Bear in mind that there can be several filters on a single source. In such case, each filter works independently of the other. Simply put, there is OR not AND logic between them.

I learned that the hard way by mistakenly creating two filters:

          filterPatterns:
            - eventName: [MODIFY]
            - dynamodb:
                 NewImage:
                   Type:
                     S: [Invoice]

by adding - in front of dynamodb:. It resulted in the wrong filter:

{
  "filters": [
    {
      "pattern": "{\"eventName\":[\"MODIFY\"]}"
    },
    {
      "pattern": "{\"dynamodb\":{\"NewImage\":{\"Type\":{\"S\":[\"Invoice\"]}}}}"
    }
  ]
}

That one catches all MODIFY actions OR anything that has Invoice as Type in NewImage object, so DynamoDB INSERT actions as well!

Correct filter:

{
  "filters": [
    {
      "pattern": "{\"eventName\":[\"MODIFY\"],\"dynamodb\":{\"NewImage\":{\"Type\":{\"S\":[\"Invoice\"]}}}}"
    }
  ]
}

You can view filter in Lambda console, under Configuration->Triggers section.

Global Tables

As kolektiv mentioned in the comments below, this functionality does not work with Global Tables.

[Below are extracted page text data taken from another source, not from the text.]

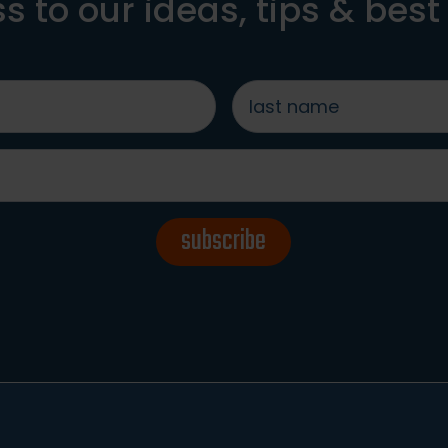
s to our ideas, tips & best
last
name
*
subscribe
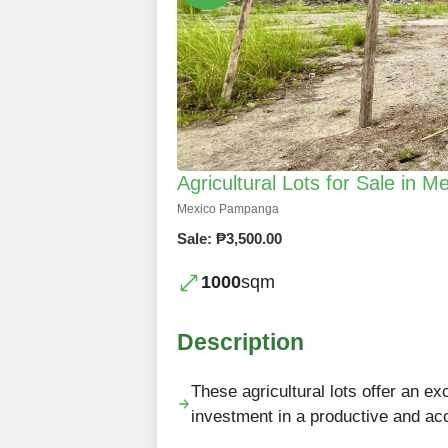
Agricultural Lots for Sale in
Mexico Pampanga
Sale: ₱3,500.00
1000
sqm
Description
These agricultural lots offer an ex
investment in a productive and a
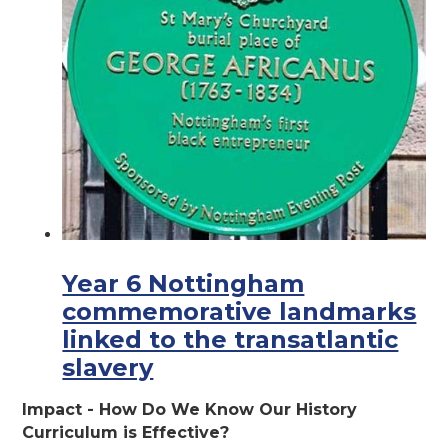
Year 6 Nottingham
commemorative landmarks
linked to the transatlantic
slavery
Impact - How Do We Know Our History
Curriculum is Effective?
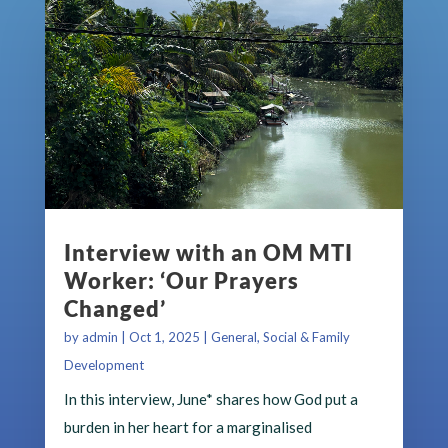
Interview with an OM MTI
Worker: ‘Our Prayers
Changed’
by
admin
|
Oct 1, 2025
|
General
,
Social & Family
Development
In this interview, June* shares how God put a
burden in her heart for a marginalised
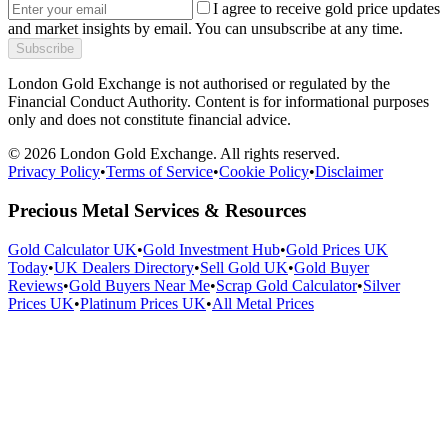
I agree to receive gold price updates
and market insights by email. You can unsubscribe at any time.
Subscribe
London Gold Exchange is not authorised or regulated by the
Financial Conduct Authority. Content is for informational purposes
only and does not constitute financial advice.
© 2026 London Gold Exchange. All rights reserved.
Privacy Policy
•
Terms of Service
•
Cookie Policy
•
Disclaimer
Precious Metal Services & Resources
Gold Calculator UK
•
Gold Investment Hub
•
Gold Prices UK
Today
•
UK Dealers Directory
•
Sell Gold UK
•
Gold Buyer
Reviews
•
Gold Buyers Near Me
•
Scrap Gold Calculator
•
Silver
Prices UK
•
Platinum Prices UK
•
All Metal Prices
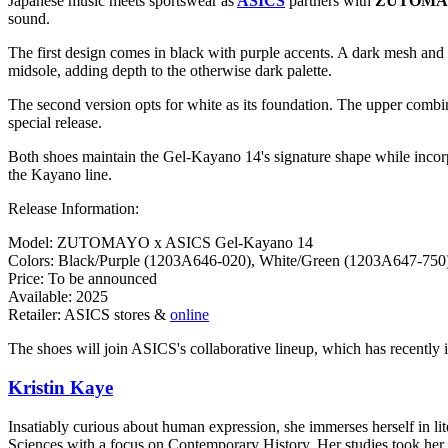
Japanese music meets sportswear as
ASICS
partners with
ZUTOMA
sound.
The first design comes in black with purple accents. A dark mesh and l
midsole, adding depth to the otherwise dark palette.
The second version opts for white as its foundation. The upper combi
special release.
Both shoes maintain the Gel-Kayano 14's signature shape while incor
the Kayano line.
Release Information:
Model: ZUTOMAYO x ASICS Gel-Kayano 14
Colors: Black/Purple (1203A646-020), White/Green (1203A647-750
Price: To be announced
Available: 2025
Retailer: ASICS stores &
online
The shoes will join ASICS's collaborative lineup, which has recently in
Kristin Kaye
Insatiably curious about human expression, she immerses herself in lit
Sciences with a focus on Contemporary History. Her studies took her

One more catch, you can't use filtering with global tables, your filter will not be evaluated and your function will not be called. Confirmed with aws support.

Thanks for pointing that out.

How much does it cost?

Nothing.

There is no information about any additional pricing. Also, Jeremy Daly confirmed that during re:Invent 2021.

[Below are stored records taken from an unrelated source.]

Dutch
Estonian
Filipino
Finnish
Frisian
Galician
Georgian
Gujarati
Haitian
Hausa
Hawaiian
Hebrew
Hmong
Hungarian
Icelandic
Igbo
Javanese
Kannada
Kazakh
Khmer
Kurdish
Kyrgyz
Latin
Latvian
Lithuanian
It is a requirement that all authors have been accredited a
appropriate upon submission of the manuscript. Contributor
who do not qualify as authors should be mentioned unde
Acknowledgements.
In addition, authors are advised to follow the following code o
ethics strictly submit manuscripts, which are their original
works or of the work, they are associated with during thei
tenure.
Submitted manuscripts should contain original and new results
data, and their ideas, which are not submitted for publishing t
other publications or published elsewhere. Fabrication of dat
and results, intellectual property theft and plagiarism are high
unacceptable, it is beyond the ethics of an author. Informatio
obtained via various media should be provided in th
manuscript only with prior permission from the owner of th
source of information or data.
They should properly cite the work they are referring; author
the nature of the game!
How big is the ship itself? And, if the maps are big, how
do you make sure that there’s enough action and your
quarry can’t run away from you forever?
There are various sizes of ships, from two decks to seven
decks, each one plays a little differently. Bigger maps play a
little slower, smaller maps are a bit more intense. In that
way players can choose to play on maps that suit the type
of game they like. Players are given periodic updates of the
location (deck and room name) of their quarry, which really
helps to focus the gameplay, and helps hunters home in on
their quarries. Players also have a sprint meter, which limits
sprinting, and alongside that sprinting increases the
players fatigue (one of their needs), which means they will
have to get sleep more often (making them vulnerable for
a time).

In reality, this functionality saves you money on maintenance because it's easier to write & debug Lambda code, and on operations, as functions are executed only responding to business relevant events.

Low coupling

Before the update, people implemented event filtering logic in a single Lambda function. Thus, struggling from high coupling (unless they utilized some kind of dispatcher pattern).

Now, we can have several independent Lambda functions, each with its filter criteria, attached to the same DynamoDB Stream. That results in lower coupling between code that handles different event types. This will be very much appreciated by all single-table design practitioners.

Update

I forgot to mention that you can do more than just evaluate string equals condition in the filter. There are more possibilities, delivered by several comparison operators.

Here is a table stolen borrowed from AWS Docs (If it's not OK to included it here please let me know.):

Comparison operatorExampleRule syntax
Null UserID is null "UserID": [ null ]
Empty LastName is empty "LastName": [""]
Equals Name is "Alice" "Name": [ "Alice" ]
And Location is "New York" and Day is "Monday" "Location": [ "New York" ], "Day": ["Monday"]
Or PaymentType is "Credit" or "Debit" "PaymentType": [ "Credit", "Debit"]
Not Weather is anything but "Raining" "Weather": [ { "anything-but": [ "Raining" ] } ]
Numeric (equals) Price is 100 "Price": [ { "numeric": [ "=", 100 ] } ]
Numeric (range) Price is more than 10, and less than or equal to 20 "Price": [ { "numeric": [ ">", 10, "<=", 20 ] } ]
Exists ProductName exists "ProductName": [ { "exists": true } ]
Does not exist ProductName does not exist "ProductName": [ { "exists": false } ]
Begins with Region is in the US "Region": [ {"prefix": "us-" } ]

Summary

I hope this short article convinced you to refactor your Lambda functions that are invoked by DynamoDB Streams. It's really simple and makes a huge difference in terms of code clarity and costs.